When’s the last time you texted while driving? Or did something else equally as distracting?
Not that long ago I’m guessing.
Yeah, me too.
We should know better, right?
Let me share a story, and then some research.
Nine years ago texting and driving didn’t have the same awareness level as it does today. But for one family, the night of August 25, 2009, the awareness came crashing home.
Jake Hawkes was 19, a recent graduate from Sky View High School in Cache County in Utah, and was soon headed to college on a soccer scholarship.
Jake had always been an active kid and had experienced several “accidents,” as his father Chad writes on the Zero Fatalities website, “on skateboards, bicycles, soccer fields and other outdoor-related injuries, but had always been a good driver.”
On that fateful late summer day in 2009, Jake was driving on Highway 89 towards Hyde Park Lane when he “swerved to avoid hitting a car in front of him and rolled his truck.”
Jake wasn’t wearing a seat belt and was ejected from the vehicle sustaining massive head injuries. He passed away early the next morning.
The investigation determined Jake “had been sending and receiving text messages just prior to the crash.”
Chad has teamed up with Zero Fatalities to share Jakes story on their most recent “Teen Memoriam” project. This video here shares the stories of several teens who have been killed on Utah roads. Click the video that cued up to play Jake’s story.
WHY DO WE DRIVE DISTRACTED?
We are part of multitasking generation ages eight to 108. We divide our attention and efforts between the important and mundane simultaneously.
We split our brain time at work and at home, on the road and when we’re supposed to be sleeping.
We watch TV, chat on social media, interact with our family, and do homework all at the same time.
Don’t believe me?
Take a sneak peek into any home and any given night and there’s a good chance you’ll see living proof.
Maybe even in your home.
And maybe even in mine.
Believe me friends, I’m not criticizing, just pointing out the obvious.

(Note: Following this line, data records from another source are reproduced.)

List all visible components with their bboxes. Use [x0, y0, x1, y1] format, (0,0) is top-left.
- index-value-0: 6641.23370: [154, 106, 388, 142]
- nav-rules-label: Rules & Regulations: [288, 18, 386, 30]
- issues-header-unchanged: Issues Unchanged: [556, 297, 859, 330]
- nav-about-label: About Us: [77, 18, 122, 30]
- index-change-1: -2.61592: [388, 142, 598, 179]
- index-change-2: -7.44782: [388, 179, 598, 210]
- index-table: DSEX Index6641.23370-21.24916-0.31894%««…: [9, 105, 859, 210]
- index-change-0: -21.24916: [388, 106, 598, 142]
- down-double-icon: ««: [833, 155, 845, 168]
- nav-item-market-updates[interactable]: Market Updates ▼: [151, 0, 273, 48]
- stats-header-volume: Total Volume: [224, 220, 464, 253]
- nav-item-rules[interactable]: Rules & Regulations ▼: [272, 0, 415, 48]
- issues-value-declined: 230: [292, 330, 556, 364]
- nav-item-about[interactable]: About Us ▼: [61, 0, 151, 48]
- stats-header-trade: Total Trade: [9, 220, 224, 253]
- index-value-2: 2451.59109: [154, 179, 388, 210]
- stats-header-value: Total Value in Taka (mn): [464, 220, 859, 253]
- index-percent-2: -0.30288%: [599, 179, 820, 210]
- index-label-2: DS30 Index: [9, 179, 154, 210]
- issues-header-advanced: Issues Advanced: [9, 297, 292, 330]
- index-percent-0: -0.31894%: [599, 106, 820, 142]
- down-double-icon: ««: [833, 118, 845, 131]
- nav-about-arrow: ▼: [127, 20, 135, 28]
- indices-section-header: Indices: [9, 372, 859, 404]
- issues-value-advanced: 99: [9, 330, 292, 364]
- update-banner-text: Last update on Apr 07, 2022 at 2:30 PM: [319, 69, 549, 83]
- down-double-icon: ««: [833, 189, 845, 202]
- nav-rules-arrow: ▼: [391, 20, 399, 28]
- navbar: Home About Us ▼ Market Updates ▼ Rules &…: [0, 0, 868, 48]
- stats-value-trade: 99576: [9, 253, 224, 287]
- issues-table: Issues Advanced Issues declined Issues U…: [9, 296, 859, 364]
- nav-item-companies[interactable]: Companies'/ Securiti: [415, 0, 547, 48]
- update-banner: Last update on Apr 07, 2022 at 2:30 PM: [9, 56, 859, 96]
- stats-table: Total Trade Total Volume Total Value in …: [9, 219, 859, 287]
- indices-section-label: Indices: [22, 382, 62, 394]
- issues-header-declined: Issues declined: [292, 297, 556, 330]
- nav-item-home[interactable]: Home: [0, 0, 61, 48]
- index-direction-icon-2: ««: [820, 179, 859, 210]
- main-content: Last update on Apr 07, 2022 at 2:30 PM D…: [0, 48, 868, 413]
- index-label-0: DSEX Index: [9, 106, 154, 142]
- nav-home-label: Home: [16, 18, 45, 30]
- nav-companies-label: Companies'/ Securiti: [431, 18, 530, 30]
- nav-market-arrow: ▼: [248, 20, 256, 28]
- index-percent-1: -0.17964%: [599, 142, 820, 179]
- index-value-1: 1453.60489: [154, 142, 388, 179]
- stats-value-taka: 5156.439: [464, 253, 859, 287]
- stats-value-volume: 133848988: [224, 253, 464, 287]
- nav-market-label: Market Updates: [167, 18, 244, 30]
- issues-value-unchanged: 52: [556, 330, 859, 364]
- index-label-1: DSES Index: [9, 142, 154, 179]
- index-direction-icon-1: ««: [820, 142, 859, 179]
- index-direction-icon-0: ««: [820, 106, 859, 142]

So why do we really drive distracted? Do my theories of being part of a multitasking generation hold any merit? A quick search led me to Brenda Kay Wiederhold 2016 scholarly article in Cyberpsychology, Behavior, and Social Networking, aptly titled, “Why Do People Still Text While Driving?”
Wiederhold compiles a list of seven reasons and explores the “scientiﬁc underpinnings” of each.
1. We think we can multitask.
2. We think we’re better at it than everyone else.
3. Actually, we basically just think we’re superheroes.
4. We’re expected to be constantly plugged in.
5. Plus, we’re not that great at entertaining ourselves anymore.
6. We’re narcissists.
7. Our self-esteem feeds on social responses.
I was particularly intrigued by the first reason on her list.
”Multitasking: The Seiler study found that people who talk on their phones while driving are also more likely to text while driving, thus suggesting that people multitask while driving. In a 2014 AT&T survey of 1,004 U.S. adults, more than a quarter of the texting drivers believed they ‘can easily do several things at once, even while driving.’ ”
The entire one-page article is worth a quick read.
WHAT WILL WE DO NOW?
The big question is what will we do now?
Keep doing what we always do?
Or change, and perhaps save a life in the process?
It’s up to us.
Have a great Monday! Thanks for letting me share.
p.s. Take 13 minutes today to focus on being safe by not driving distracted.